Meet my friend Millie. Millie is a mom I met several months ago after she read Duct Tape Parenting, found herself slightly perplexed, & decided to contact us to get some clarity around my “less is more” approach to parenting.
Millie is open, honest, aware and truly committed to gathering new information, letting go of some old parenting habits, creating some new ones and investing in the relationships she has with her kids.
We’ve had many conversations since the first one (and are in the process of recording some to publish as podcasts.) Millie even decided to start a blog and here is one of her posts. She touches my heart daily and my hope is she will inspire someone else out there to be the parent they dreamed of being. Take it away Millie.
I adore my daughter.
I adore that she is so incredibly certain of herself and what she wants.

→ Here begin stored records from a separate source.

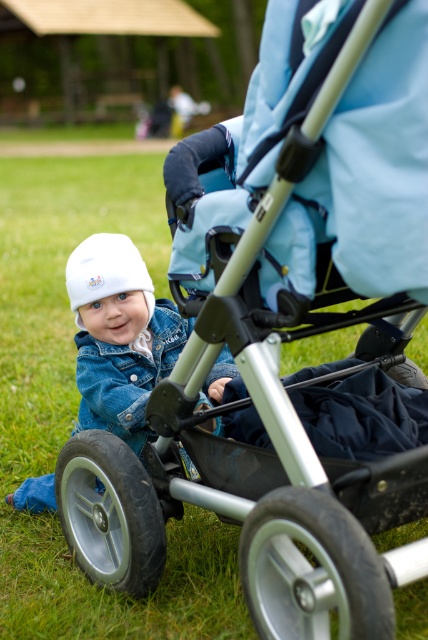 Question: Among these points, which one is nearest to the camera?

Choices:
 (A) (145, 294)
 (B) (91, 308)

Answer: (B)

Question: Which point is closer to the camera?

Choices:
 (A) (98, 340)
 (B) (145, 275)

Answer: (B)

Question: Which of the following is the closest to the observer?

Choices:
 (A) (94, 288)
 (B) (121, 337)

Answer: (A)

Question: Is white matte hat at lower left smaller than white fleece hat at center?

Choices:
 (A) yes
 (B) no

Answer: (B)

Question: Is white matte hat at lower left bigger than white fleece hat at center?

Choices:
 (A) yes
 (B) no

Answer: (A)

Question: Can you confirm if white matte hat at lower left is positioned above white fleece hat at center?

Choices:
 (A) no
 (B) yes

Answer: (A)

As an adult who struggles with indecision and immediate buyers’ remorse, I marvel at her ability to make decisions and stick with them even in the face of intense pushback (often from me).

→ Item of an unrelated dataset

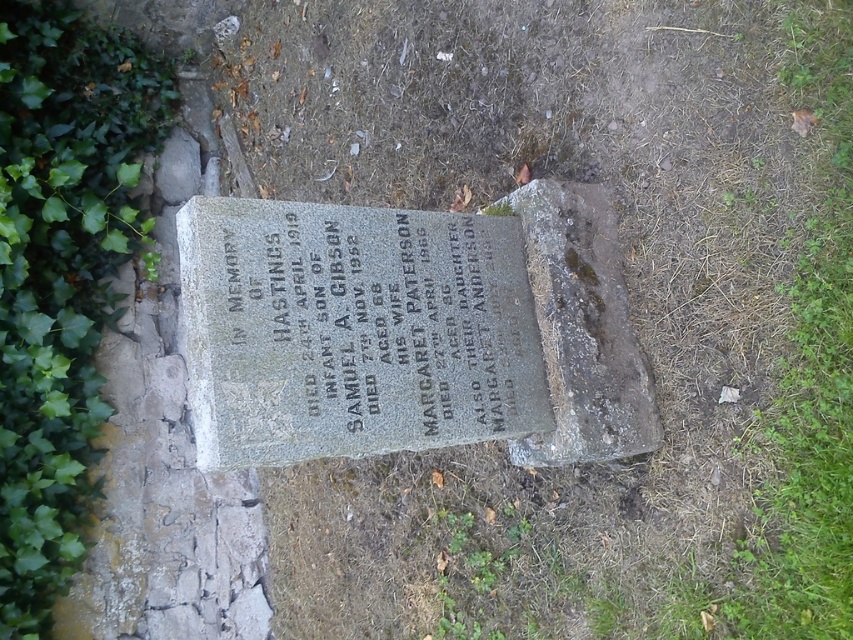 Between point (349, 356) and point (47, 211), which one is positioned in front?

Point (349, 356) is more forward.

Locate an element on the screen. This screenshot has height=640, width=853. granite inscription at center is located at coordinates (368, 326).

I adore that she is an early riser and is always eagerly ready to greet the day, usually with a song.
I adore that conventional songs cannot adequately express her thoughts and emotions, so she finds it necessary to make up her own, sometimes very lengthy songs. She also relies on made up words to convey her (very strong) ideas. I adore her made up words so much that many of them are now my passwords for my most secure sign-on information. Although they are random combinations of sounds that mean nothing to anyone else, they mean a lot to me.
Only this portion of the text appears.